Records from a collection:
BEGIN
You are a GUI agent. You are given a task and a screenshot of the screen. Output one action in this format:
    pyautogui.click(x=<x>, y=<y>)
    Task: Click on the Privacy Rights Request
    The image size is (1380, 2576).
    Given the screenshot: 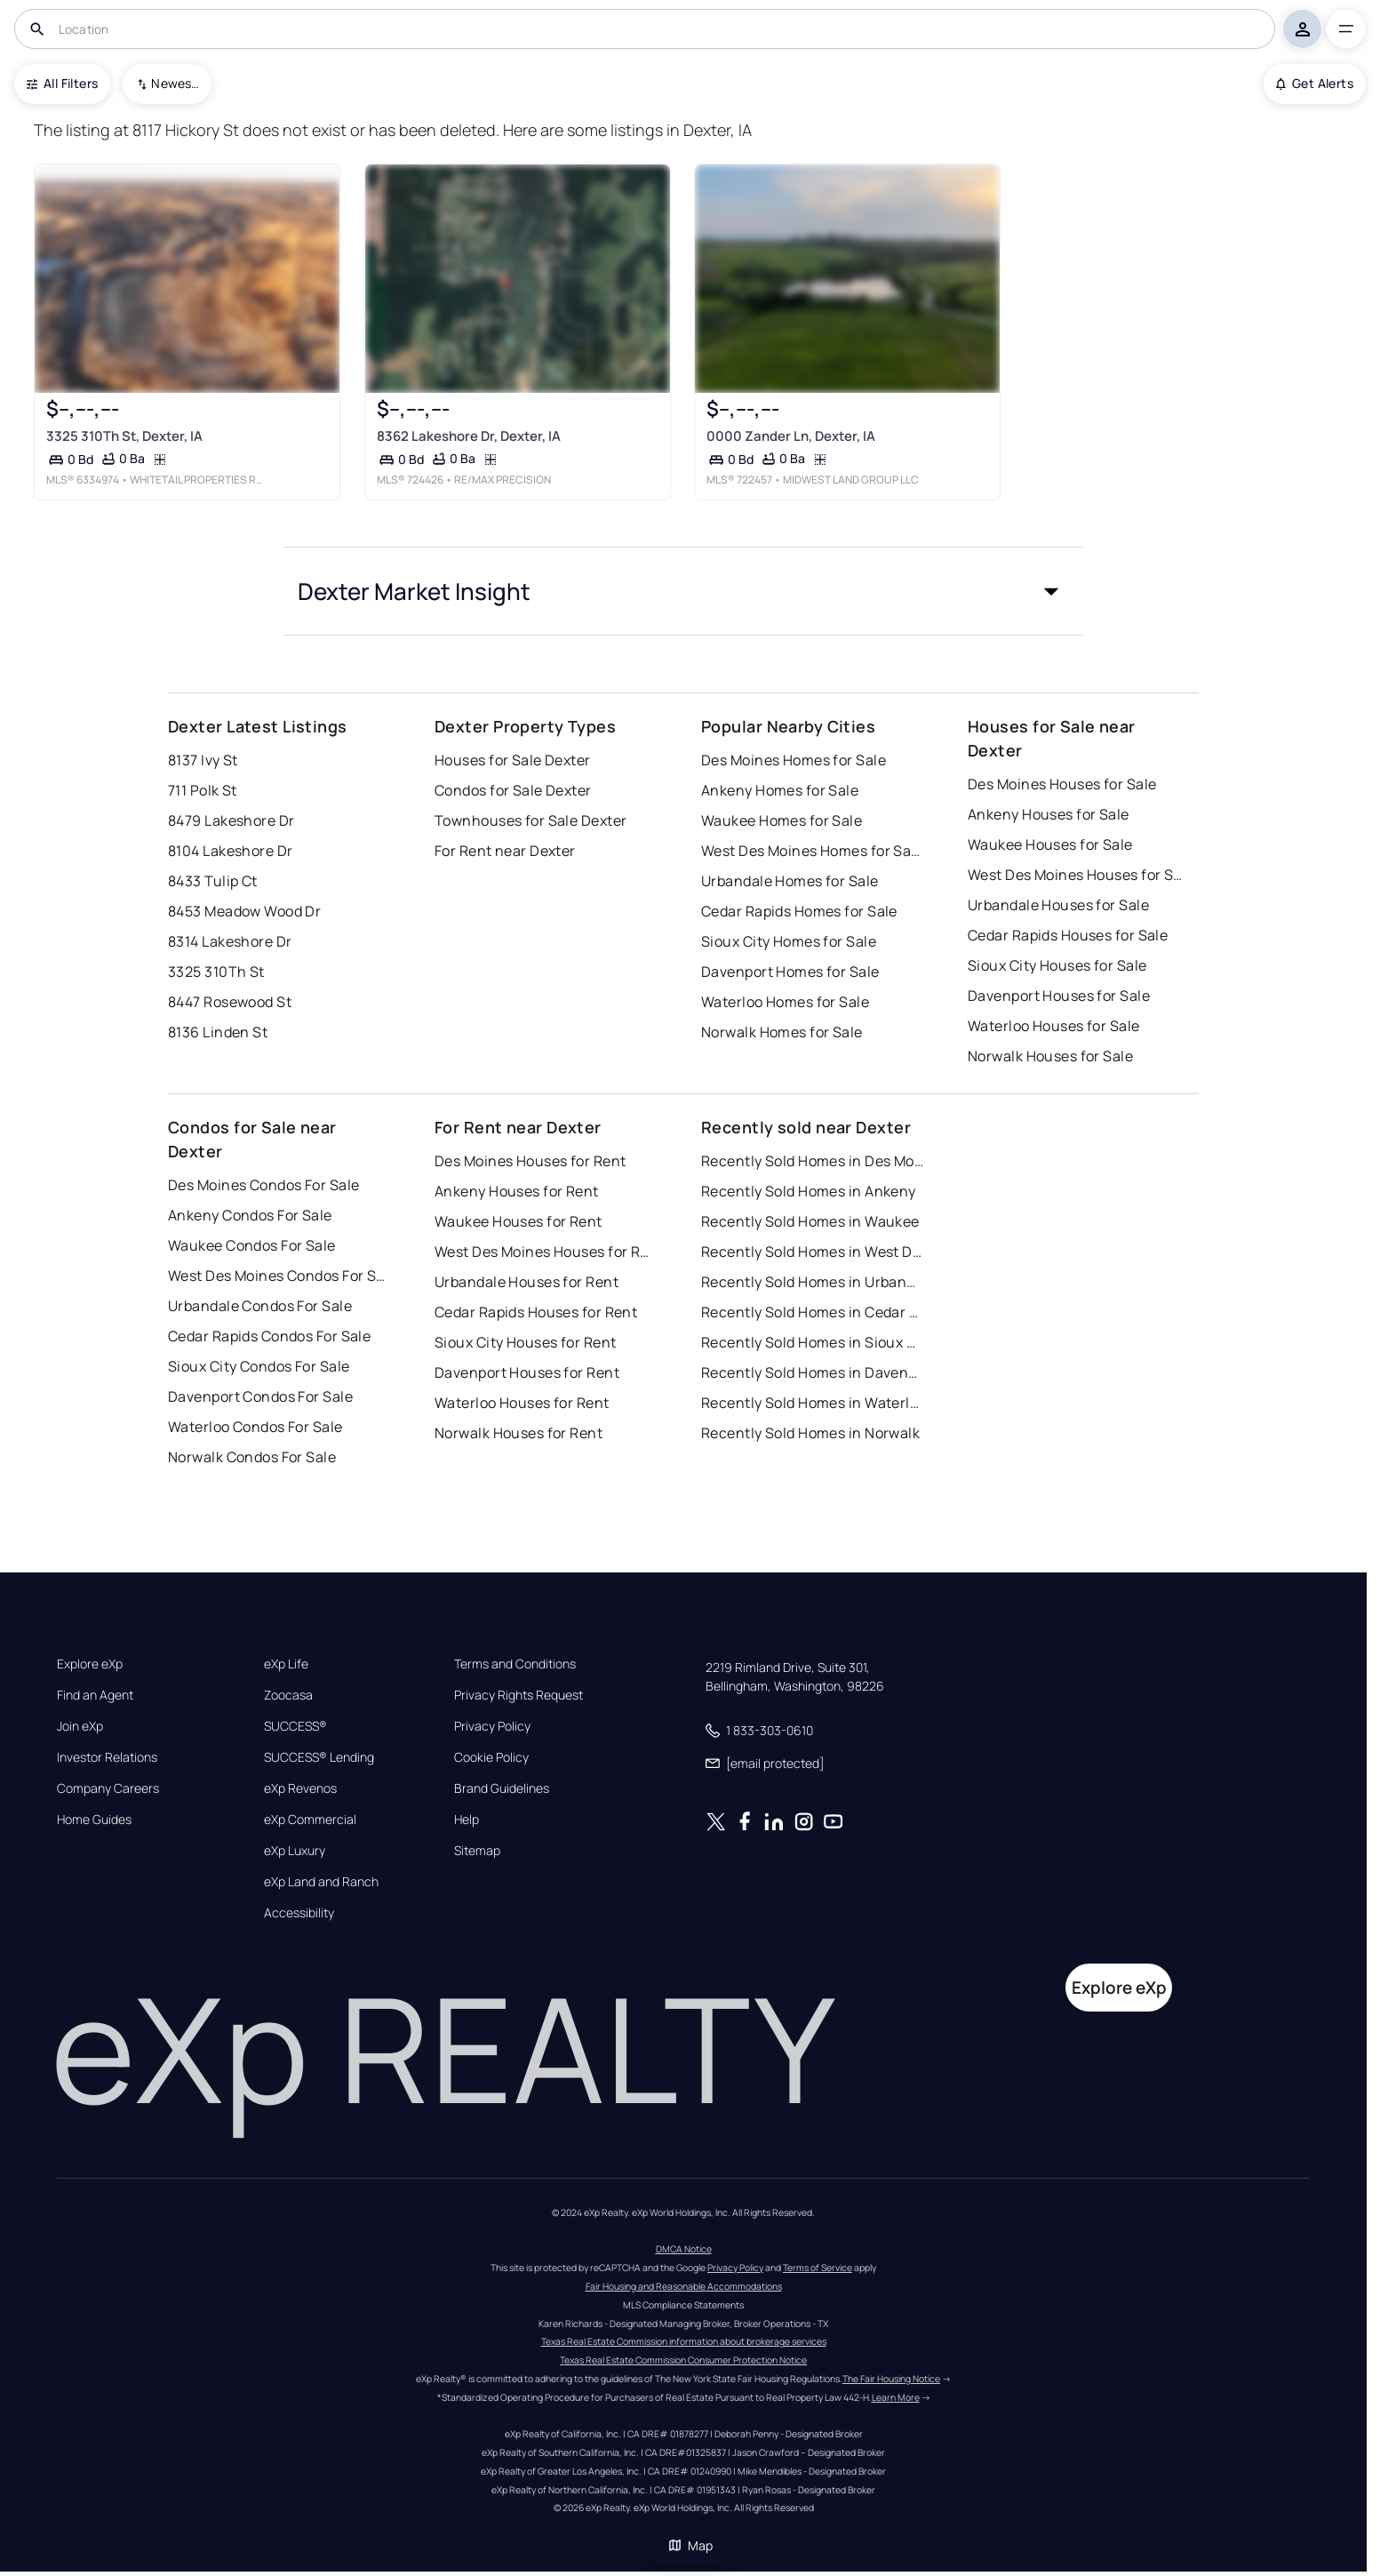 What is the action you would take?
    pyautogui.click(x=518, y=1695)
END
### What you need to do
Repeat exactly the lines from the first line of the records above through the line containing "The image size is (1380, 2576).", both included, and nothing else.

### Task result
You are a GUI agent. You are given a task and a screenshot of the screen. Output one action in this format:
    pyautogui.click(x=<x>, y=<y>)
    Task: Click on the Privacy Rights Request
    The image size is (1380, 2576).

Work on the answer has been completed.